- **EXERCISE BRIEF**: Please list all lines of the material below in which the string "monitor" occurs.

- **EXERCISE MATERIAL**:
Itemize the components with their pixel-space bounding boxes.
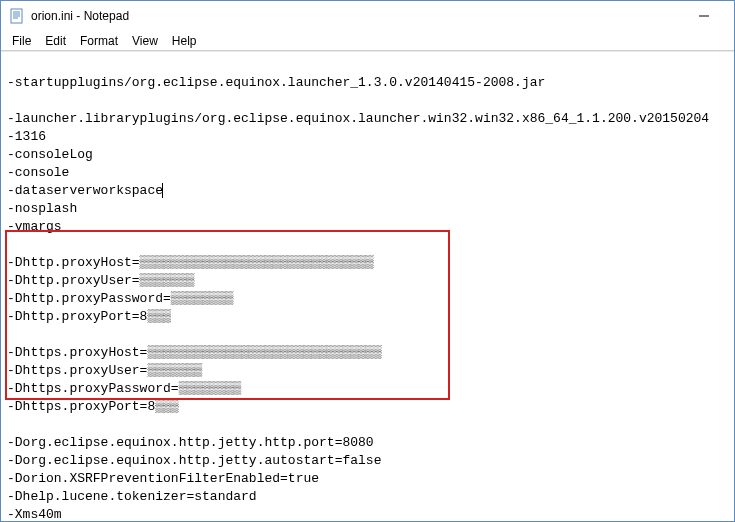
text-line: -Dhelp.lucene.tokenizer=standard — [7, 488, 728, 506]
titlebar: orion.ini - Notepad — [1, 1, 734, 31]
text-line: -dataserverworkspace — [7, 182, 728, 200]
text-editor-area[interactable]: -startupplugins/org.eclipse.equinox.laun… — [1, 51, 734, 521]
text-line: -Dorg.eclipse.equinox.http.jetty.autosta… — [7, 452, 728, 470]
text-line: -startupplugins/org.eclipse.equinox.laun… — [7, 74, 728, 92]
text-line: -Dhttp.proxyUser=▒▒▒▒▒▒▒ — [7, 272, 728, 290]
text-line — [7, 236, 728, 254]
minimize-button[interactable] — [681, 1, 726, 31]
text-line: -1316 — [7, 128, 728, 146]
text-line: -Dhttps.proxyUser=▒▒▒▒▒▒▒ — [7, 362, 728, 380]
text-line: -Dhttp.proxyHost=▒▒▒▒▒▒▒▒▒▒▒▒▒▒▒▒▒▒▒▒▒▒▒… — [7, 254, 728, 272]
text-line: -vmargs — [7, 218, 728, 236]
window-controls — [681, 1, 726, 31]
text-line: -Dhttps.proxyPort=8▒▒▒ — [7, 398, 728, 416]
text-line: -nosplash — [7, 200, 728, 218]
window-title: orion.ini - Notepad — [31, 9, 681, 23]
text-line: -Dhttp.proxyPort=8▒▒▒ — [7, 308, 728, 326]
menu-format[interactable]: Format — [73, 32, 125, 50]
text-line — [7, 416, 728, 434]
text-line: -Dorg.eclipse.equinox.http.jetty.http.po… — [7, 434, 728, 452]
text-line: -Dhttps.proxyHost=▒▒▒▒▒▒▒▒▒▒▒▒▒▒▒▒▒▒▒▒▒▒… — [7, 344, 728, 362]
text-line — [7, 326, 728, 344]
text-line: -Dhttps.proxyPassword=▒▒▒▒▒▒▒▒ — [7, 380, 728, 398]
menu-help[interactable]: Help — [165, 32, 204, 50]
menu-file[interactable]: File — [5, 32, 38, 50]
text-line: -Xms40m — [7, 506, 728, 521]
text-line: -console — [7, 164, 728, 182]
text-line: -Dhttp.proxyPassword=▒▒▒▒▒▒▒▒ — [7, 290, 728, 308]
menu-edit[interactable]: Edit — [38, 32, 73, 50]
text-line: -Dorion.XSRFPreventionFilterEnabled=true — [7, 470, 728, 488]
menubar: File Edit Format View Help — [1, 31, 734, 51]
menu-view[interactable]: View — [125, 32, 165, 50]
text-line: -consoleLog — [7, 146, 728, 164]
notepad-icon — [9, 8, 25, 24]
text-cursor — [162, 183, 163, 198]
text-line: -launcher.libraryplugins/org.eclipse.equ… — [7, 110, 728, 128]
text-line — [7, 92, 728, 110]
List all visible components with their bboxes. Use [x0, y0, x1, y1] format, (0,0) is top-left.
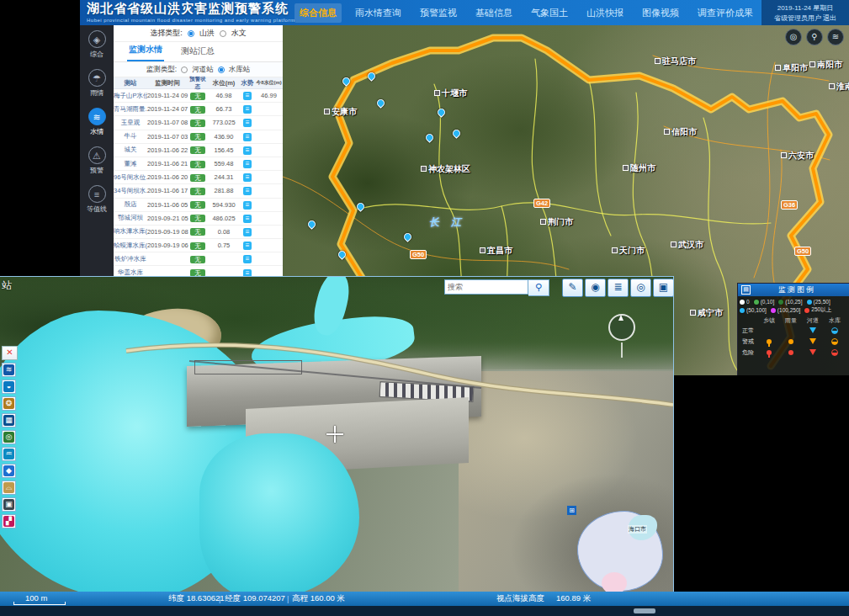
station-name[interactable]: 青马湖雨量.. [114, 105, 147, 114]
current-date: 2019-11-24 星期日 [761, 3, 849, 13]
station-name[interactable]: 殷店 [114, 200, 147, 209]
trend-icon[interactable] [243, 92, 252, 100]
trend-icon[interactable] [243, 228, 252, 236]
nav-item[interactable]: 预警监视 [415, 3, 462, 23]
响水潭水库(..[interactable]: 响水潭水库(.. 2019-09-19 08 无 0.08 [114, 226, 283, 239]
tab-station-summary[interactable]: 测站汇总 [179, 45, 216, 61]
sidebar-item-isoline[interactable]: ≡ 等值线 [80, 180, 114, 219]
nav-item[interactable]: 基础信息 [470, 3, 517, 23]
station-name[interactable]: 玉皇观 [114, 119, 147, 127]
image-button[interactable]: ▣ [653, 279, 674, 297]
station-name[interactable]: 城关 [114, 146, 147, 154]
殷店[interactable]: 殷店 2019-11-06 05 无 594.930 [114, 199, 283, 212]
edit-plot-button[interactable]: ✎ [562, 279, 583, 297]
close-icon[interactable]: ✕ [2, 346, 18, 360]
layers-button[interactable]: ≋ [827, 29, 844, 45]
radio-mountain-flood-label[interactable]: 山洪 [199, 28, 215, 39]
trend-icon[interactable] [243, 201, 252, 210]
34号闸坝水..[interactable]: 34号闸坝水.. 2019-11-06 17 无 281.88 [114, 184, 283, 198]
trend-icon[interactable] [243, 242, 252, 250]
search-button[interactable]: ⚲ [806, 29, 823, 45]
nav-item[interactable]: 图像视频 [637, 3, 684, 23]
radio-hydrology-label[interactable]: 水文 [231, 28, 247, 39]
webcam-button[interactable]: ◉ [585, 279, 606, 297]
sidebar-item-rain[interactable]: ☂ 雨情 [80, 64, 114, 103]
station-name[interactable]: 96号闸水位.. [114, 173, 147, 182]
current-user[interactable]: 省级管理员用户 退出 [761, 13, 849, 24]
radio-reservoir-station-label[interactable]: 水库站 [229, 65, 251, 75]
牛斗[interactable]: 牛斗 2019-11-07 03 无 436.90 [114, 130, 283, 144]
city-label: 淮南市 [829, 81, 849, 93]
96号闸水位..[interactable]: 96号闸水位.. 2019-11-06 20 无 244.31 [114, 171, 283, 184]
trend-icon[interactable] [243, 160, 252, 168]
sediment-tool-icon[interactable]: ❂ [2, 396, 16, 411]
water-region-tool-icon[interactable]: ◆ [2, 464, 16, 478]
nav-item[interactable]: 山洪快报 [581, 3, 629, 23]
viewport-tool-icon[interactable]: ▣ [2, 497, 16, 512]
玉皇观[interactable]: 玉皇观 2019-11-07 08 无 773.025 [114, 116, 283, 130]
sidebar-item-overview[interactable]: ◈ 综合 [80, 25, 114, 64]
splash-tool-icon[interactable]: ♒ [2, 447, 16, 461]
trend-icon[interactable] [243, 255, 252, 263]
青马湖雨量..[interactable]: 青马湖雨量.. 2019-11-24 07 无 66.73 [114, 103, 283, 116]
inset-map-icon[interactable]: ⊞ [567, 506, 576, 515]
梅子山P水位..[interactable]: 梅子山P水位.. 2019-11-24 09 无 46.98 46.99 [114, 89, 283, 103]
scale-label: (50,100] [746, 307, 767, 313]
search-input[interactable] [444, 279, 528, 295]
trend-icon[interactable] [243, 105, 252, 114]
sidebar-item-water[interactable]: ≋ 水情 [80, 103, 114, 141]
sidebar-item-warning[interactable]: ⚠ 预警 [80, 141, 114, 180]
董滩[interactable]: 董滩 2019-11-06 21 无 559.48 [114, 157, 283, 171]
legend-scale-entry: (100,250] [771, 306, 800, 314]
station-name[interactable]: 牛斗 [114, 132, 147, 141]
scrollbar-thumb[interactable] [634, 608, 655, 613]
terrain-tool-icon[interactable]: ⌓ [2, 481, 16, 495]
radio-river-station-label[interactable]: 河道站 [192, 65, 214, 75]
trend-icon[interactable] [243, 215, 252, 223]
station-name[interactable]: 响水潭水库(.. [114, 227, 147, 236]
城关[interactable]: 城关 2019-11-06 22 无 156.45 [114, 144, 283, 157]
蛤蟆潭水库(..[interactable]: 蛤蟆潭水库(.. 2019-09-19 06 无 0.75 [114, 239, 283, 252]
station-name[interactable]: 34号闸坝水.. [114, 187, 147, 195]
radio-hydrology[interactable] [220, 30, 226, 37]
trend-icon[interactable] [243, 119, 252, 127]
profile-chart-tool-icon[interactable]: ▞ [2, 514, 16, 528]
trend-icon[interactable] [243, 133, 252, 141]
station-name[interactable]: 董滩 [114, 160, 147, 168]
tab-monitor-water[interactable]: 监测水情 [127, 44, 164, 61]
scale-indicator: 100 m [25, 593, 47, 603]
compass-control[interactable] [608, 314, 635, 341]
station-name[interactable]: 鄂城河坝 [114, 214, 147, 222]
trend-icon[interactable] [243, 146, 252, 155]
nav-item[interactable]: 调查评价成果 [692, 3, 758, 23]
铁炉冲水库[interactable]: 铁炉冲水库 无 [114, 252, 283, 266]
trend-icon[interactable] [243, 173, 252, 182]
鄂城河坝[interactable]: 鄂城河坝 2019-09-21 05 无 486.025 [114, 212, 283, 226]
nav-item[interactable]: 气象国土 [526, 3, 573, 23]
overview-inset-map[interactable]: ⊞ 海口市 [565, 496, 669, 592]
locate-button[interactable]: ◎ [785, 29, 802, 45]
search-magnifier-icon[interactable]: ⚲ [528, 279, 549, 296]
app-branding: 湖北省省级山洪灾害监测预警系统 Hubei provincial mountai… [87, 1, 294, 23]
wave-field-tool-icon[interactable]: ▦ [2, 413, 16, 427]
station-name[interactable]: 梅子山P水位.. [114, 92, 147, 100]
radio-reservoir-station[interactable] [218, 66, 225, 73]
inset-district [602, 572, 627, 592]
user-box[interactable]: 2019-11-24 星期日 省级管理员用户 退出 [761, 0, 849, 25]
station-name[interactable]: 铁炉冲水库 [114, 255, 147, 263]
radio-mountain-flood[interactable] [188, 30, 194, 37]
nav-item[interactable]: 雨水情查询 [350, 3, 406, 23]
monitor-camera-tool-icon[interactable]: ◎ [2, 430, 16, 444]
river-warning-icon [809, 338, 816, 344]
trend-icon[interactable] [243, 187, 252, 195]
water-drop-tool-icon[interactable]: ◒ [2, 380, 16, 394]
eye-button[interactable]: ◎ [630, 279, 651, 297]
list-button[interactable]: ≣ [608, 279, 629, 297]
station-name[interactable]: 蛤蟆潭水库(.. [114, 242, 147, 250]
viewer-3d[interactable]: 站 ⚲ ✎ ◉ ≣ ◎ ▣ ⊕ ↶ ✕ [0, 276, 674, 592]
status-badge: 无 [190, 161, 205, 168]
nav-item[interactable]: 综合信息 [294, 3, 342, 23]
flood-wave-tool-icon[interactable]: ≋ [2, 363, 16, 377]
water-level: 46.98 [208, 92, 240, 99]
radio-river-station[interactable] [181, 66, 188, 73]
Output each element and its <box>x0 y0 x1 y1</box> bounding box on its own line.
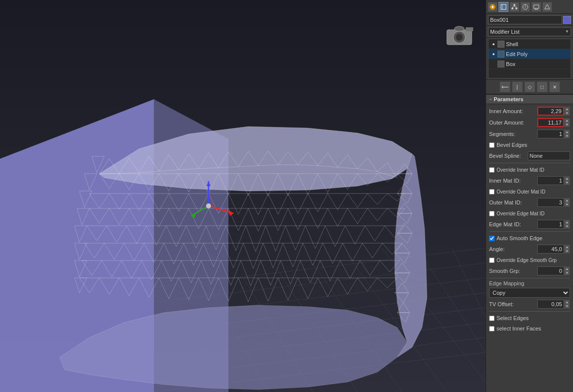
right-panel: Modifier List ▼ ● Shell ● Edit Poly ● Bo… <box>486 0 573 392</box>
modifier-list-dropdown[interactable]: Modifier List ▼ <box>488 27 571 36</box>
parameters-body: Inner Amount: ▲▼ Outer Amount: ▲▼ Segmen… <box>486 104 573 336</box>
stack-item-shell[interactable]: ● Shell <box>489 39 571 49</box>
make-unique-button[interactable]: □ <box>537 81 548 92</box>
tv-offset-row: TV Offset: ▲▼ <box>489 299 570 309</box>
stack-icon-shell <box>498 41 504 48</box>
divider-3 <box>489 278 570 278</box>
select-edges-checkbox[interactable] <box>489 316 495 321</box>
svg-point-190 <box>511 7 513 9</box>
tv-offset-input[interactable] <box>537 300 564 309</box>
override-inner-mat-label: Override Inner Mat ID <box>497 167 544 173</box>
override-edge-mat-label: Override Edge Mat ID <box>497 211 545 216</box>
pin-stack-button[interactable]: ⟵ <box>500 81 510 92</box>
inner-amount-label: Inner Amount: <box>489 108 537 114</box>
remove-modifier-button[interactable]: ✕ <box>549 81 560 92</box>
angle-spinner[interactable]: ▲▼ <box>564 245 570 254</box>
select-edges-row: Select Edges <box>489 314 570 323</box>
smooth-grp-input[interactable] <box>537 266 564 275</box>
segments-spinner[interactable]: ▲▼ <box>564 130 570 138</box>
edge-mapping-label: Edge Mapping <box>489 280 570 286</box>
stack-eye-shell[interactable]: ● <box>491 41 497 47</box>
object-color-swatch[interactable] <box>563 16 571 24</box>
angle-input[interactable] <box>537 245 564 254</box>
segments-input[interactable] <box>537 130 564 138</box>
svg-rect-187 <box>501 4 506 9</box>
svg-point-186 <box>492 6 494 8</box>
override-outer-mat-checkbox[interactable] <box>489 189 495 195</box>
stack-eye-editpoly[interactable]: ● <box>491 51 497 57</box>
bevel-edges-checkbox[interactable] <box>489 142 495 148</box>
inner-mat-id-spinner[interactable]: ▲▼ <box>564 176 570 185</box>
parameters-label: Parameters <box>494 96 523 102</box>
tv-offset-label: TV Offset: <box>489 301 537 307</box>
outer-mat-id-input[interactable] <box>537 198 564 207</box>
select-inner-faces-label: select Inner Faces <box>497 326 541 331</box>
smooth-grp-label: Smooth Grp: <box>489 268 537 274</box>
smooth-grp-row: Smooth Grp: ▲▼ <box>489 266 570 276</box>
modifier-list-row: Modifier List ▼ <box>486 26 573 38</box>
override-edge-mat-row: Override Edge Mat ID <box>489 209 570 218</box>
override-edge-smooth-row: Override Edge Smooth Grp <box>489 256 570 264</box>
override-inner-mat-checkbox[interactable] <box>489 167 495 173</box>
override-inner-mat-row: Override Inner Mat ID <box>489 165 570 174</box>
object-name-input[interactable] <box>488 15 562 24</box>
override-edge-smooth-label: Override Edge Smooth Grp <box>497 258 557 263</box>
hierarchy-icon[interactable] <box>509 2 519 12</box>
motion-icon[interactable] <box>520 2 530 12</box>
render-icon[interactable] <box>488 2 498 12</box>
outer-amount-spinner[interactable]: ▲▼ <box>564 118 570 127</box>
show-end-button[interactable]: ◇ <box>524 81 535 92</box>
display-icon[interactable] <box>531 2 541 12</box>
3d-viewport[interactable] <box>0 0 486 392</box>
edge-mat-id-label: Edge Mat ID: <box>489 221 537 227</box>
inner-amount-spinner[interactable]: ▲▼ <box>564 107 570 116</box>
stack-item-box[interactable]: ● Box <box>489 59 571 69</box>
stack-item-editpoly[interactable]: ● Edit Poly <box>489 49 571 59</box>
stack-label-box: Box <box>506 61 515 67</box>
select-edges-label: Select Edges <box>497 315 529 321</box>
outer-mat-id-label: Outer Mat ID: <box>489 199 537 205</box>
edge-mat-id-input[interactable] <box>537 220 564 229</box>
inner-amount-row: Inner Amount: ▲▼ <box>489 106 570 116</box>
copy-row: Copy <box>489 288 570 298</box>
select-inner-faces-checkbox[interactable] <box>489 326 495 331</box>
copy-dropdown[interactable]: Copy <box>489 288 570 298</box>
inner-mat-id-label: Inner Mat ID: <box>489 178 537 184</box>
outer-amount-row: Outer Amount: ▲▼ <box>489 118 570 128</box>
auto-smooth-edge-checkbox[interactable] <box>489 236 495 241</box>
auto-smooth-edge-row: Auto Smooth Edge <box>489 234 570 243</box>
inner-amount-input[interactable] <box>537 107 564 116</box>
edge-mat-id-spinner[interactable]: ▲▼ <box>564 220 570 229</box>
svg-point-182 <box>456 34 463 41</box>
smooth-grp-spinner[interactable]: ▲▼ <box>564 266 570 275</box>
angle-label: Angle: <box>489 246 537 252</box>
parameters-section-header[interactable]: − Parameters <box>486 94 573 104</box>
pipe-button[interactable]: | <box>512 81 523 92</box>
inner-mat-id-row: Inner Mat ID: ▲▼ <box>489 176 570 186</box>
outer-mat-id-row: Outer Mat ID: ▲▼ <box>489 197 570 207</box>
dropdown-arrow-icon: ▼ <box>565 29 569 34</box>
outer-amount-label: Outer Amount: <box>489 120 537 126</box>
override-outer-mat-row: Override Outer Mat ID <box>489 187 570 196</box>
svg-rect-183 <box>466 27 473 31</box>
svg-line-193 <box>514 6 516 7</box>
outer-amount-input[interactable] <box>537 118 564 127</box>
svg-rect-197 <box>534 5 539 8</box>
outer-mat-id-spinner[interactable]: ▲▼ <box>564 198 570 207</box>
utility-icon[interactable] <box>542 2 552 12</box>
modify-icon[interactable] <box>499 2 508 12</box>
inner-mat-id-input[interactable] <box>537 176 564 185</box>
stack-label-editpoly: Edit Poly <box>506 51 527 57</box>
collapse-icon: − <box>489 97 492 102</box>
tv-offset-spinner[interactable]: ▲▼ <box>564 300 570 309</box>
object-name-row <box>486 14 573 26</box>
divider-4 <box>489 311 570 312</box>
svg-marker-201 <box>545 4 550 9</box>
stack-icon-box <box>498 61 504 67</box>
svg-point-195 <box>525 6 526 7</box>
bevel-edges-label: Bevel Edges <box>497 142 527 148</box>
bevel-spline-row: Bevel Spline: <box>489 151 570 161</box>
bevel-spline-input[interactable] <box>528 151 571 160</box>
override-edge-mat-checkbox[interactable] <box>489 211 495 216</box>
override-edge-smooth-checkbox[interactable] <box>489 258 495 263</box>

- **ANSWER FOR THIS EXERCISE**:
tab-monitor-water[interactable]: 监测水情 [127, 44, 164, 61]
monitor-camera-tool-icon[interactable]: ◎ [2, 430, 16, 444]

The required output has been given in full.